DocketNumber: 16847
Judges: Stukes, Oxner, Greneker, Baker, Taylor
Filed Date: 3/19/1954
Status: Precedential
Modified Date: 10/19/2024
(dissenting).
In this case the opinions of Justices Stakes and Taylor correctly state the cause of action of the appellant, and I think in this action there can be no question but that the negligence of appellant’s wife is imputable to him.
I regret that I cannot concur in either opinion. I have read the testimony of Mrs. Gillespie upon the trial of this case, and the only difference in her testimony in her suit and in the present case is that she testified in the present case that she at all times drove to the right of the center of the highway in the direction in which she was traveling, whereas in her case against the respondents here, appellants there, she testified that she may have been driving to the left of the center of the highway at the intersection. See Gillespie v. Ford, 222 S. C. 46, 71 S. E. (2d) 596. However, she still admitted that after looking to her left, the direction from which the respondent Ford was approaching the intersection of the highways, at approximately 100 feet before she reached the intersection, and not then seeing any traffic to her left, she looked no more in that direction but kept her eyes to the front and proceeded serenely at whatever speed she was traveling, the same being at the rate of approximately thirty miles per hour.

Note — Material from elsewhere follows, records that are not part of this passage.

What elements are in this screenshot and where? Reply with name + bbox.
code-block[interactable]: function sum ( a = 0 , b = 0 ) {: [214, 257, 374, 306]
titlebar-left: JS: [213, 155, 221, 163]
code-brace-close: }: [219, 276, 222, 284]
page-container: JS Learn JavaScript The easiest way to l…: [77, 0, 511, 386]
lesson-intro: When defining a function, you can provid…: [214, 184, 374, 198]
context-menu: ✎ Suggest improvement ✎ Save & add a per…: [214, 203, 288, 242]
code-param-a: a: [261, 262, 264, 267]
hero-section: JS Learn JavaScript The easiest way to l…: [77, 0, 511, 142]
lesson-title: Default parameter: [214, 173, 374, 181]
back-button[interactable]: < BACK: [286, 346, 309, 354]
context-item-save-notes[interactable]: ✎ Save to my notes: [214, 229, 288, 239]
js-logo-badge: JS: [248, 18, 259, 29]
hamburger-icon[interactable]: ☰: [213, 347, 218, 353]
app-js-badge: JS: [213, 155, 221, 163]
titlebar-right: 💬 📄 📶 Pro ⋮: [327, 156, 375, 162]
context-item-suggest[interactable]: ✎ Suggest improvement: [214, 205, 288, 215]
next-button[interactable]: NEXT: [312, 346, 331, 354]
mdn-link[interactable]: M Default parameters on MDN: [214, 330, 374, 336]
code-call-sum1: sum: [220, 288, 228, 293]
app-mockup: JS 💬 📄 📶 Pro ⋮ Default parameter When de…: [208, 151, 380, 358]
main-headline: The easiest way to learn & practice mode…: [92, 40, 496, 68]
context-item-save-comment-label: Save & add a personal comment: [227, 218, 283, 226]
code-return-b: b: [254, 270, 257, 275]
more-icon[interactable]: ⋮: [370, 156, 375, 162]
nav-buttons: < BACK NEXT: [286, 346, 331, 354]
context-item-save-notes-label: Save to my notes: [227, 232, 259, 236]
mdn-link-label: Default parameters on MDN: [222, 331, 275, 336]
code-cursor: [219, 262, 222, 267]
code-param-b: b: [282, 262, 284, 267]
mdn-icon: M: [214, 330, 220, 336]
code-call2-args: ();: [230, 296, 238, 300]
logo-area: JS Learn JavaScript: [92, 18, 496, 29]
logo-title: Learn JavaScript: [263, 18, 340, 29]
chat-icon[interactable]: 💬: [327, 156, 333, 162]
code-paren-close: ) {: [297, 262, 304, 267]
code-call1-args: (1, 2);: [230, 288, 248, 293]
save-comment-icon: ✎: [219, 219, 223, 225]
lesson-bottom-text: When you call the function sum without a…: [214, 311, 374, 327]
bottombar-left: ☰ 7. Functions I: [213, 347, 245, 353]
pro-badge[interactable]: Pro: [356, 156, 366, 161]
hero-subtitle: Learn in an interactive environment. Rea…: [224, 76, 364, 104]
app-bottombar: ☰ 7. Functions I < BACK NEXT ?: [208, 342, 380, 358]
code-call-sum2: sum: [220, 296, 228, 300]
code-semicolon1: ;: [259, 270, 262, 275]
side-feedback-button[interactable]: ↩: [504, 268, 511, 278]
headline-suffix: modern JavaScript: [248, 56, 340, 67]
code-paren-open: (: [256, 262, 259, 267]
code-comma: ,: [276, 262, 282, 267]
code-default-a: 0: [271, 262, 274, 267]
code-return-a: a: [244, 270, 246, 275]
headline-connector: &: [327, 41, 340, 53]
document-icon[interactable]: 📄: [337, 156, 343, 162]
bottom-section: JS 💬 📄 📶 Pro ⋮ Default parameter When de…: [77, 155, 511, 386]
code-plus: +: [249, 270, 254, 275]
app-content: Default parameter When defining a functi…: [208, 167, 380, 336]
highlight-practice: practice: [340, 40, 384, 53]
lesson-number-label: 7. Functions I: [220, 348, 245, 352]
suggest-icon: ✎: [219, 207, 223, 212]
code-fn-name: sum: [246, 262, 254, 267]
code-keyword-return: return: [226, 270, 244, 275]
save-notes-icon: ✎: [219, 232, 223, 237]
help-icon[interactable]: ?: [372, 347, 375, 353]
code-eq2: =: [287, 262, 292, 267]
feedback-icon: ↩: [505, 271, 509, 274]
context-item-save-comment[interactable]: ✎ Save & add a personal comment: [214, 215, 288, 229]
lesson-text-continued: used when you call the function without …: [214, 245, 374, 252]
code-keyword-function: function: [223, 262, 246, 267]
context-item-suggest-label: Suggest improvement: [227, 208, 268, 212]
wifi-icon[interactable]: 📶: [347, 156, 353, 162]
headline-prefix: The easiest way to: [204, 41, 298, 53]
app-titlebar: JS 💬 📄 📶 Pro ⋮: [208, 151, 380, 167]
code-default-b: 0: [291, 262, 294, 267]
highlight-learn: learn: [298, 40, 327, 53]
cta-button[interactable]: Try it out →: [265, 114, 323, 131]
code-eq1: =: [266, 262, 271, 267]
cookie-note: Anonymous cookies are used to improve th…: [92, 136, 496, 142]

While it was incidentally mentioned in said opinion that Mrs. Gillespie was driving slightly to the left of the center line, yet -it is clear that the reversal of the judgment was bottomed upon her negligence in failing to again look before entering upon the intersection.
In the light of the opinion in Gillespie v. Ford, supra, I do not see how the trial Judge could have done other than grant the motion for a nonsuit. But if the Court is going to hold otherwise, then the case above referred to should be directly and not indirectly overruled.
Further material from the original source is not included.